I worked at the Regenstrief Institute several decades ago and they were working on this very problem. It’s tough nut on many fronts, and we were working on just one: Standardizing lab and clinical result specifiers. If you get in an auto accident and the people treating you want to know if you’ve recently had XYZ test, the problem is that every hospital uses a different coding system for that test. WHO was trying to standardize the coding system for those tests. I left before the project was finished and, as far as I know, they are still grappling with it...and that’s just one facet of the problem.
It doesn’t take “the internet of things” (iDevices) to come up with a “Dewey Decimal System” for medical codes.
Just wait until you deal with :
a) legacy data
b) mistyped / miscoded forms (OCR is not a panacaea)
c) revisions (e.g. what used to be an atypical dose, medicine, or symptom characterized in the electronic question as “other’, now ‘mainstreamed’; or changes in classification or terminology)
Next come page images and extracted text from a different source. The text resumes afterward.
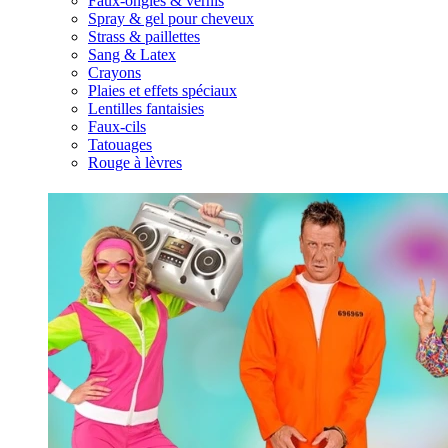
Faux-ongles & vernis
Spray & gel pour cheveux
Strass & paillettes
Sang & Latex
Crayons
Plaies et effets spéciaux
Lentilles fantaisies
Faux-cils
Tatouages
Rouge à lèvres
d) deciphering abbreviations and incompatible hash tables / abbreviations between different sources
e) Different databases with different field sizes and consequent truncations
f) errors in things like weight-dependent dosage vs. body-surface-area dosages, where the person checks one but fills in the other
g) differential diagnosis where the doctors are stumped for six months or a year
Don’t be silly. I saw on tv how all these databases can magically talk to one another and the government can pull up all the information on anything, and anyone, at anytime.
Seriously, the problems are huge, but big data systems have the ability to cross link data that are not normalized. Its not always 100%, (no data is), but it is pretty amazing.
SGML has been in the same boat since the 1960s—it is really impossible to reliably define all the elements in any specialty, much less the world. Luckily, we can now extract/interpolate the results in a manner that (somewhat logically) allows for type errors and missing attributes.